# WORK INSTRUCTION
For the word "Макс", return each line of the data in which it occurs.

**** LISTED RECORDS ****

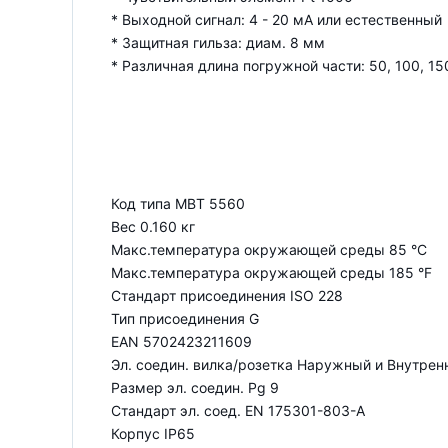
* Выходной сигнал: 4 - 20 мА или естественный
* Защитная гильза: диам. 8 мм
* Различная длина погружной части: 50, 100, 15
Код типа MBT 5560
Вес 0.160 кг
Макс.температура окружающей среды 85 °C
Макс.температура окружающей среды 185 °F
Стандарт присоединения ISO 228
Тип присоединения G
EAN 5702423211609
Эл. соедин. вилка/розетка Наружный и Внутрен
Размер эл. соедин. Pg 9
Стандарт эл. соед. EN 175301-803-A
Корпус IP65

****
**** LISTED RECORDS ****

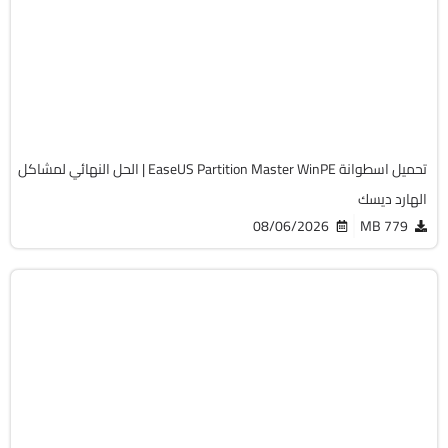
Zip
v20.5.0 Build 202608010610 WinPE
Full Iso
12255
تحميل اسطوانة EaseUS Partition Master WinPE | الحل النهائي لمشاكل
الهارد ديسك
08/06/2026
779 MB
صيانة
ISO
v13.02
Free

****

# WRITTEN SOLUTION
Макс.температура окружающей среды 85 °C
Макс.температура окружающей среды 185 °F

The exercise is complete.